[EXERCISE PROMPT]: Every line below that includes "करबर" counts toward the total. Report that total alone.

::: RECORDS PROVIDED :::

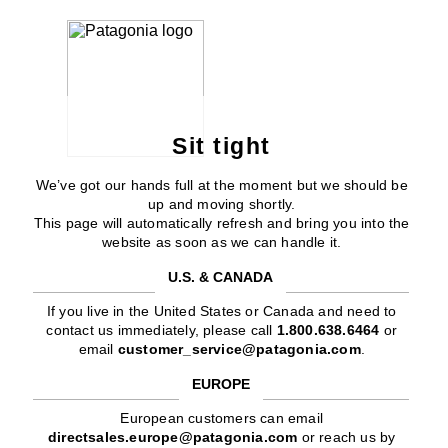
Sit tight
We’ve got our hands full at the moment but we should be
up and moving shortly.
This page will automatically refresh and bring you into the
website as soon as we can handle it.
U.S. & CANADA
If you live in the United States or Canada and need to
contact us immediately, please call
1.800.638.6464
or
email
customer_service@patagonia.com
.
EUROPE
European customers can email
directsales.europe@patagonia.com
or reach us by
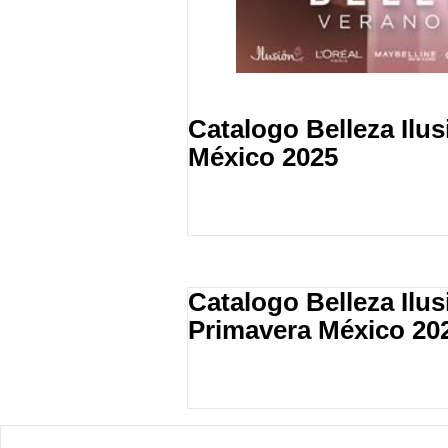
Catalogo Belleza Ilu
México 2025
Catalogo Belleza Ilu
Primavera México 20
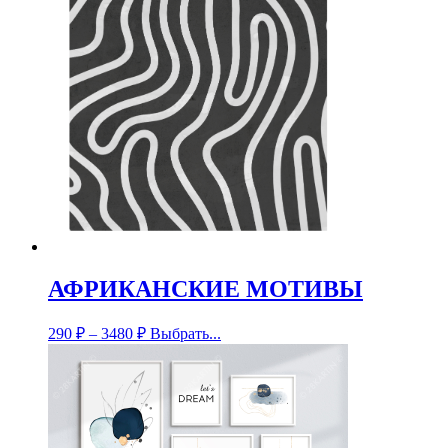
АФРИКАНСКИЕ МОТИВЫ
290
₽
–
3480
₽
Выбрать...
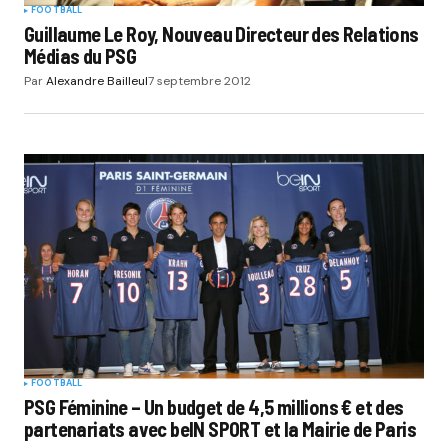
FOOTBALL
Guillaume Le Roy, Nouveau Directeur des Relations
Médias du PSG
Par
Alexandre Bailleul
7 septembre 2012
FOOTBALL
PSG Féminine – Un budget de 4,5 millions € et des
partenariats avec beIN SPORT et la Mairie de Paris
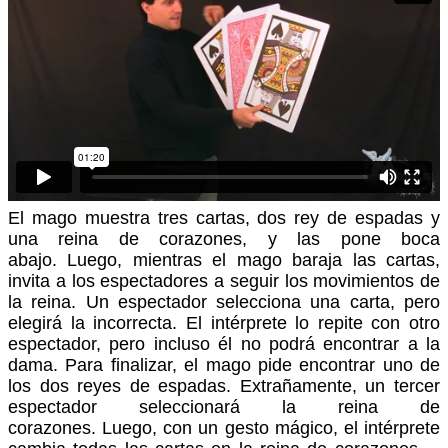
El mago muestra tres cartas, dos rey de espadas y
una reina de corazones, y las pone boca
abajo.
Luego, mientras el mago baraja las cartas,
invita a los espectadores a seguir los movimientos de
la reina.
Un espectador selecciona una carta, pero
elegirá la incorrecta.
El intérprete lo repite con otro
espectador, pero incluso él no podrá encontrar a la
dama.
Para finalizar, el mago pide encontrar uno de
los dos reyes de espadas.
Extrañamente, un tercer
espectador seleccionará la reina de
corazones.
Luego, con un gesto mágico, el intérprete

:::
::: RECORDS PROVIDED :::

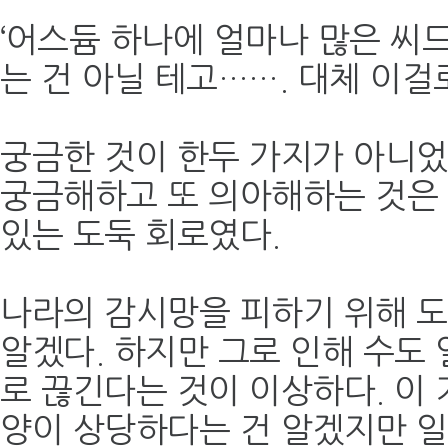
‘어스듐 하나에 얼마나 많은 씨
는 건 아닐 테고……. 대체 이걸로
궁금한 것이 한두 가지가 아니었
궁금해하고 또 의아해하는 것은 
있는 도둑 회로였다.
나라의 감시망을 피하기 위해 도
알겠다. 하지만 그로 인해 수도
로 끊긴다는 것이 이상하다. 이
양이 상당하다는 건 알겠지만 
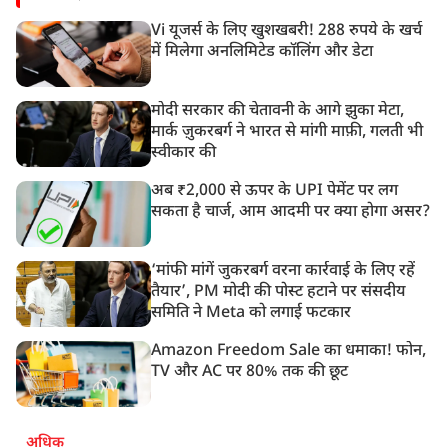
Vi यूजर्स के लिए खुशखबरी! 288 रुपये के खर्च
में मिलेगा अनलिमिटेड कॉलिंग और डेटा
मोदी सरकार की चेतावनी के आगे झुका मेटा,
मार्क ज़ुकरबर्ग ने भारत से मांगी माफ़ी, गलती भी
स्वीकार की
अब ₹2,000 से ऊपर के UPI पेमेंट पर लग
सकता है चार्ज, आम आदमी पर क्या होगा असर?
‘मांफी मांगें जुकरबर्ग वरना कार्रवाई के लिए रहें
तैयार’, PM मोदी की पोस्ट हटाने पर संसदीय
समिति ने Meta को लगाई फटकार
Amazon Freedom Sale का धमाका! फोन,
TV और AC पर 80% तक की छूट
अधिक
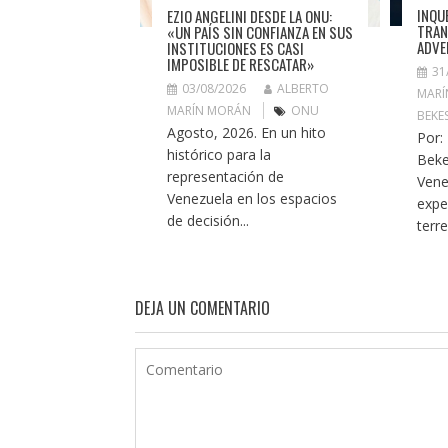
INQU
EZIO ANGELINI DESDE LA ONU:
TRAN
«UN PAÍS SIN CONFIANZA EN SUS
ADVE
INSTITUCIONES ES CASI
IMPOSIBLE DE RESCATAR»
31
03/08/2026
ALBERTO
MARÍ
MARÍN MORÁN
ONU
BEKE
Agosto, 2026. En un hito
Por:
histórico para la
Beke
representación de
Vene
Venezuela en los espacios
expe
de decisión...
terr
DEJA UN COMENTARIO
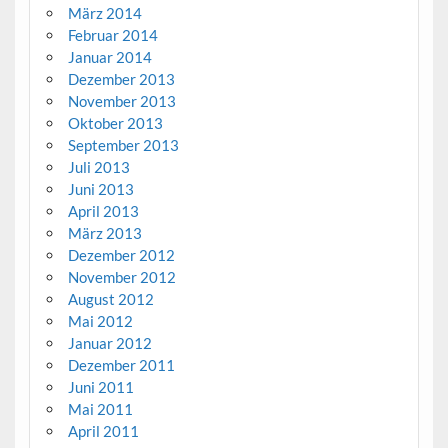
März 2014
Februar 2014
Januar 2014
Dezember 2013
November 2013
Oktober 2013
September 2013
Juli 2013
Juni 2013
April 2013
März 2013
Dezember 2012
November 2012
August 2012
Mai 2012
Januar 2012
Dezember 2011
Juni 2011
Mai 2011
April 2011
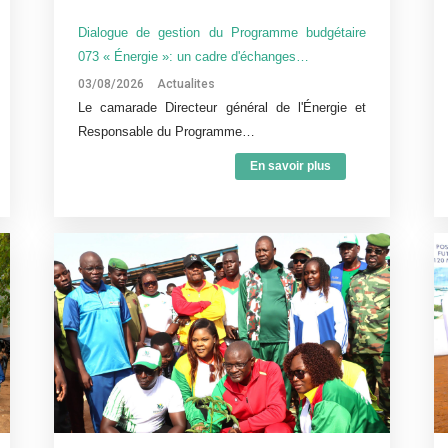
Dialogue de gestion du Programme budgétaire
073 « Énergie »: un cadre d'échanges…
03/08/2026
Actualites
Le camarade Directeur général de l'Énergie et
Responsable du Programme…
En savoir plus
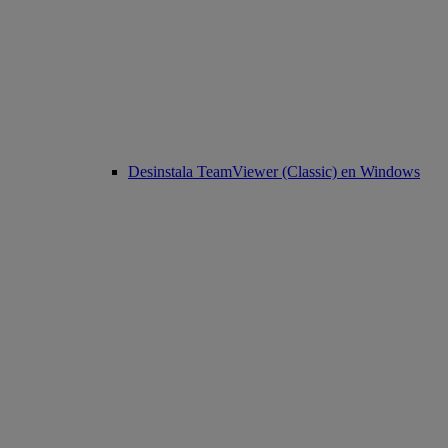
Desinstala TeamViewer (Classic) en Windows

:::

[ANSWER TO THIS TASK]: 2